-
Notifications
You must be signed in to change notification settings - Fork 349
Description
Describe the bug
ChromeOS device: Brya/Taniks (ADL-P)
ChromeOS image version: R111-15313.0.0
Under this OS version the backporting v5.10 kernel commit chain is landed.
The waves-integrated SOF build is generated from Google-internal rpl-001-drop-stable branch (checkout head: https://chrome-internal-review.googlesource.com/c/chromeos/third_party/sound-open-firmware-private/+/5325552/1).
While issues being fixed on other devices e.g. Vell, Primus, we found the DSP panic is now observable on Taniks devices. And it seems to be (not strictly-verified) reproducible on Taniks only, and only after kernel backporting commits landing (it can pass by the latest SOF build + OS version 15308.0.0)
To Reproduce
Can be reproduced by Taniks (tplg: sof-adl-max98357a-rt5682-waves-2way). Verified that even if we removed waves (use sof-adl-max98357a-rt5682-2way.tplg instread) the issue is still reproducible.
- Flash OS image R111-15313.0.0
- DSP panic may be observed after device rebooted (not 100%)
- DSP panic can be ~100% reproducible after resume-from-suspend by command
suspend_stress_test -c 1
Observation
To summarize the observation so far:
| proposed fixes | attached conf/tplg | Core SPK | Core DMIC48K | Core DMIC16K/KWD | DSP panic? |
|---|---|---|---|---|---|
| the present tplg | sof-adl-max98357a-rt5682-waves-2way | 1 | 1 | 0 | Has DSP panic |
| tplg w/ removing Waves | sof-adl-max98357a-rt5682-2way | 1 | 1 | 0 | Has DSP panic |
| tplg running on one core | sof-adl-max98357a-rt5682-waves-2way-core0 | 0 | 0 | 0 | NO |
| tplg w/ removing dmic16k/KWD | sof-adl-max98357a-rt5682-waves-2way-nohotword | 1 | 1 | 0 | NO |
(tplg/conf files can be found in the attached zip-file)
Impact
Audio broken on Taniks devices
Log Analysis
The observed DSP panic information is like the following:

Although the error was shown on DMIC0 (DMIC48K), by comparing between sof-loggers from the present tplg (left) and the one-core tplg (right), the error seems to start from the suspicious behavior while re-loading DMIC16K/KWD topology of the present tplg after resume-from-suspend. (logs can be found in the attached zip-file)
The following sof-loggers are extracted from the timing after resume-from-suspend. Arrows in yellow are starting points for loading a new pipeline. Both of the first loading pipe_id is 12 (KWD pipeline). Logs on the right (one-core tplg) show the next actions to create selector (arrow in green) and google-hotword-detect which are located on KWD pipeline, and then load pipe_id 11 (DMIC16K pipeline).
However, logs on the left (present tplg) show the different behavior which jumps to Core#1 for edf_scheduler_init (arrow in read) and then starts to load pipe_id 10 (DMIC48K pipeline). KWD/DMIC16K pipelines seem to be skipped loading since I didn't find in the following logs.

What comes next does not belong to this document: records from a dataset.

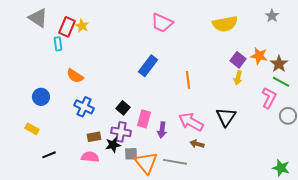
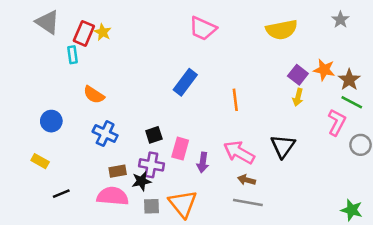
black square: (123, 108) -> (154, 135), turned 32
gray square: (131, 154) -> (151, 206), moved
pink semicircle: (90, 157) -> (113, 196), size x1.4
gray line: (175, 162) -> (248, 202), moved

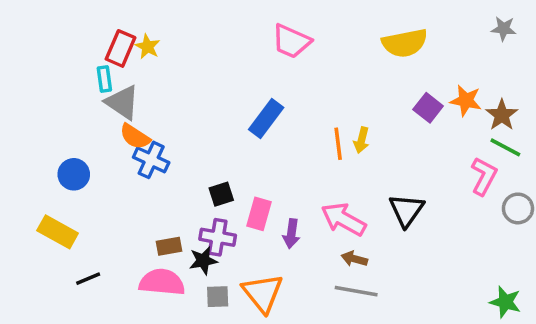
gray star: (340, 20) -> (504, 29), moved, turned -30
gray triangle: (48, 22) -> (122, 102), moved
yellow arrow: (298, 97) -> (362, 140), moved
blue cross: (105, 134) -> (151, 160), moved
yellow rectangle: (40, 161) -> (58, 232), size x1.5

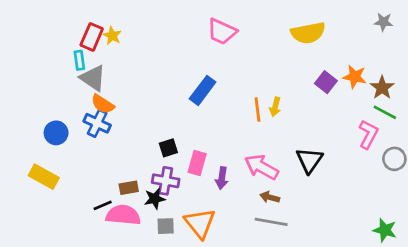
blue cross: (151, 160) -> (97, 123), moved
black line: (88, 279) -> (103, 205), moved

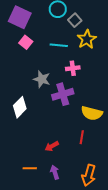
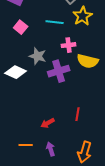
pink square: (26, 42) -> (21, 27), moved
white diamond: (20, 107) -> (16, 72), moved, turned 70
yellow semicircle: (92, 113) -> (88, 61), moved

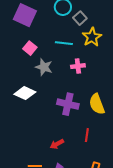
gray star: (38, 56) -> (44, 67), moved
yellow semicircle: (88, 61) -> (97, 104), moved, turned 55
purple cross: (59, 71) -> (68, 104), moved, turned 30

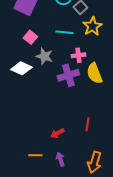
white diamond: (25, 93) -> (21, 68), moved
purple cross: (68, 104) -> (68, 75), moved, turned -30
yellow semicircle: (97, 104) -> (94, 73), moved

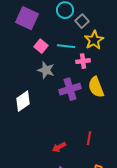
pink square: (30, 37) -> (41, 46), moved
pink cross: (78, 55) -> (83, 61), moved
white diamond: (21, 68) -> (23, 101), moved, turned -60

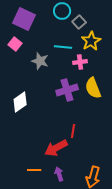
pink square: (41, 46) -> (15, 44), moved
gray star: (46, 70) -> (40, 61), moved
red line: (89, 138) -> (73, 131), moved
red arrow: (59, 147) -> (56, 148), size x1.6

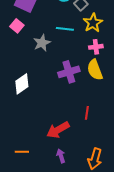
gray star: (40, 61) -> (42, 43), turned 30
pink cross: (80, 62) -> (96, 47), moved
red line: (73, 131) -> (87, 113), moved
orange line: (34, 170) -> (22, 152), moved

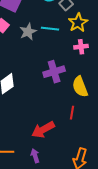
gray star: (42, 43) -> (28, 32), moved
yellow semicircle: (95, 70) -> (80, 87), moved
purple arrow: (61, 156) -> (35, 156), moved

In the end of logs from the present tplg we can find the error message on ipc_comp_connect which leads to DSP issue like the example below (sink_id 59 stands for the selector located on KWD pipeline while source_id 60 is its source buffer).

From my perspective the missing logs for loading KWD/DMIC16K pipelines might be caused from the side effect of multi-core processing. However the ipc_comp_connect error shouldn't be expected which implies the defect by DSP recovering during suspend-resume. However, I have no idea why it is only observed on sof-adl-max98357a-rt5682-2way cases (w/ and w/o Waves). Would it happen to meet the corner case for AMP_SSP=2 or codec in TDM mode?